There are many things good about Venus!

Venus is very close to the same size as Earth in terms of mass (or weight) and volume (or shape)! This fact makes Venus very useful for comparing it to Earth. For example, Venus has similar amounts of certain elements (like carbon, C), which shows us that rocky planets (like Earth and Venus) are formed in chemically-similar ways.

The intense greenhouse effect on Venus makes its surface temperature very hot (around 850 degrees Fahrenheit). This is caused by tons of greenhouse gasses in Venus' atmosphere. Greenhouse effects are good because they provide a planet with the ability to support life on the surface. Without the greenhouse effect, Earth would be much colder than it is now, and living things would struggle to survive.

Too much greenhouse effect--like on Venus--however, is not helpful for life on a planet because it can get too hot. Living organisms cannot live in 850 degrees Fahrenheit! I'm glad we live on Earth instead, where the average surface temperature is much cooler (about 60 degrees F).


Answer 2:

Venus is definitely not a place for humans because of its very harsh environment. However, I would urge you to think of things like planets as neither good or bad, but simply as phenomena of the universe. Humans give things labels of "good" and "bad," which usually attach either some morality to them or express their usefulness (or lack of usefulness) to us as a species.

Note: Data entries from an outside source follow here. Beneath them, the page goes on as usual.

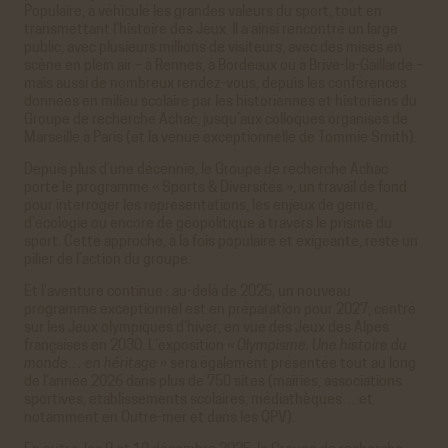
Populaire, a véhiculé les grandes valeurs du sport, tout en
transmettant l’histoire des Jeux. Il a ainsi rencontré un large
public, avec plusieurs millions de visiteurs, avec des mises en
scène en plein air – à Rennes, à Bordeaux ou à Brive-la-Gaillarde –
mais aussi de nombreux rendez-vous, depuis les conférences
données en milieu scolaire par les historiennes et historiens du
Groupe de recherche Achac, jusqu’aux colloques organisés de
Marseille à Paris (et la venue exceptionnelle de Tommie Smith).
Depuis plus d’une décennie, le Groupe de recherche Achac
porte le programme « Sports & Diversités », un travail de fond
pour interroger les représentations, les enjeux de genre,
d’écologie ou encore de géopolitique à travers le prisme du
sport. Cette approche, à la fois populaire et exigeante, reste un
pilier de l’action du groupe.
Et l’aventure continue : au-delà de 2025, un nouveau
programme exceptionnel est en préparation pour 2027, centré
sur les Jeux olympiques d’hiver, en vue des Jeux des Alpes
françaises en 2030. L’exposition «
Olympisme. Une histoire du
monde… en héritage
» sera également présentée tout au long
de l’année 2026 dans plus de 750 sites (mairies, associations
sportives, établissements scolaires, médiathèques… et
notamment en Outre-mer et dans les QPV).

It's true that Venus is not particularly useful to humans, but it exists in our universe because of physical forces that assembled it long ago. We did not evolve to live in that environment (and to our knowledge, no life form has), so it's not suited for us. This doesn't make it bad or good but really just a separate, foreign world where we care not to visit.

We can, however, enjoy its beauty through a telescope and be fascinated by the physical forces that created it and the scientific tools that allow us to know what we know about it. Thanks for your question!


Answer 3:

Venus is a great planet!! It is very beautiful when it is lit up in the night sky. But you are right -- it is not a good place for people and plants to live because it is much closer to the sun than the earth is, so it's too hot for us to live there. But if you were a gas molecule on the surface of Venus, you'd never have to worry about being cold!


Answer 4:

Venus is very hostile. That doesn't mean bad, just that we couldn't live there.

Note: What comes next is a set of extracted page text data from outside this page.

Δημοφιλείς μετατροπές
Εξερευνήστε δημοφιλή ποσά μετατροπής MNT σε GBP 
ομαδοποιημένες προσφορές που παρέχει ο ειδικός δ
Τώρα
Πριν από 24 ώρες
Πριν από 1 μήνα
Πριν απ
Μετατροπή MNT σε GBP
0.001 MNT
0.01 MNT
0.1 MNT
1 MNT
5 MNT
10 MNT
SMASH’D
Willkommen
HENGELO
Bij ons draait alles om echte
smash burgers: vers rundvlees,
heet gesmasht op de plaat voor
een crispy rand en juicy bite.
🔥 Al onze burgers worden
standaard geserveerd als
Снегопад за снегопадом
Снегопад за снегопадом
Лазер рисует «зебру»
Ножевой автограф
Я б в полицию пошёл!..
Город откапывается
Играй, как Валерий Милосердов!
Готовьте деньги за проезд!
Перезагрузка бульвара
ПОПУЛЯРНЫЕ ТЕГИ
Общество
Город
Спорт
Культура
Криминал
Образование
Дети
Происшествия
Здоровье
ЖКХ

Think about this: the sun is a lot more hostile even than Venus. Even if we could find a way to stay alive on Venus, we still couldn't live on the Sun. Yet, we couldn't live even on Earth if we didn't have the sun, right?


Answer 5:

Venus may seem like a harsh and awful place, but lucky for us, we don’t have to live there! Therefore, we can appreciate the planet from a scientific perspective.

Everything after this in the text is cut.